Full-text Search Options¶
Fuzzy Search¶
In a table with firstname and lastname, find matches that tolerate minor inversions from user input, such as
WHERE lastname = 'bronw'
, while the record actually includeslastname = 'brown'
.
When accepting user input, a common approach in information retrieval to
compensate for search or spelling corrections, is to apply fuzzy searching.
CrateDB’s MATCH function accepts a fuzziness
option which provides that
feature.
Examples
Using a single fulltext index.
-- Start with a blank canvas.
DROP TABLE IF EXISTS person;
-- Define table schema, using a full-text index on the "lastname" column.
CREATE TABLE person (
firstname VARCHAR,
lastname VARCHAR,
INDEX lastname_ft USING FULLTEXT (lastname));
-- Provide a few samples worth of data.
INSERT INTO person (firstname, lastname)
VALUES ('charly', 'brown'), ('charly', 'braun'), ('charly', 'browne');
-- Synchronize writes.
REFRESH TABLE person;
-- Invoke a full-text query including a typing error.

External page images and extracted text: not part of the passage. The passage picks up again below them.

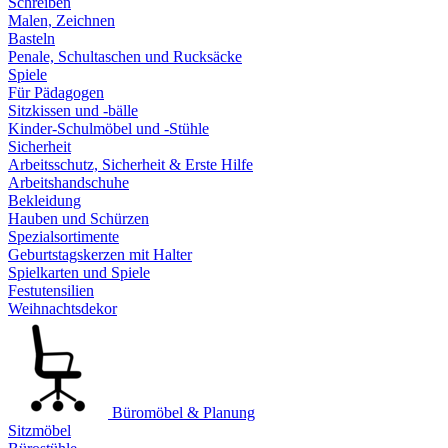
Schreiben
Malen, Zeichnen
Basteln
Penale, Schultaschen und Rucksäcke
Spiele
Für Pädagogen
Sitzkissen und -bälle
Kinder-Schulmöbel und -Stühle
Sicherheit
Arbeitsschutz, Sicherheit & Erste Hilfe
Arbeitshandschuhe
Bekleidung
Hauben und Schürzen
Spezialsortimente
Geburtstagskerzen mit Halter
Spielkarten und Spiele
Festutensilien
Weihnachtsdekor
Büromöbel & Planung
Sitzmöbel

SELECT firstname, lastname, _score
FROM person
WHERE MATCH(lastname_ft, 'bronw') USING best_fields WITH (fuzziness=2)
ORDER BY _score DESC;
+-----------+----------+------------+
| firstname | lastname | _score |
+-----------+----------+------------+
| charly | brown | 0.18904014 |
| charly | browne | 0.18904014 |
+-----------+----------+------------+
SELECT 2 rows in set (0.009 sec)
Using two fulltext indexes within a single query, and two typos.
-- Start with a blank canvas.
DROP TABLE IF EXISTS documents;
-- Define table schema, using two full-text indexes on the "name" column.
CREATE TABLE documents (
name STRING PRIMARY KEY,
description TEXT,
INDEX ft_english
USING FULLTEXT(description) WITH (
analyzer = 'english'
),
INDEX ft_german
USING FULLTEXT(description) WITH (
analyzer = 'german'
)
);
-- Provide a few samples worth of data.
INSERT INTO documents (name, description)
VALUES
('Quick fox', 'The quick brown fox jumps over the lazy dog.'),
('Franz jagt', 'Franz jagt im komplett verwahrlosten Taxi quer durch Bayern.')
;
-- Synchronize writes.
REFRESH TABLE documents;
-- Invoke a full-text query on both indexes.
SELECT name, _score
FROM documents
WHERE MATCH((ft_english, ft_german), 'jupm OR verwrlost')
USING best_fields WITH (fuzziness=1)
ORDER BY _score DESC;
+------------+------------+
| name | _score |
+------------+------------+
| Franz jagt | 0.10170578 |
| Quick fox | 0.06538229 |
+------------+------------+
SELECT 2 rows in set (0.017 sec)
Todo
Describe other full-text search options.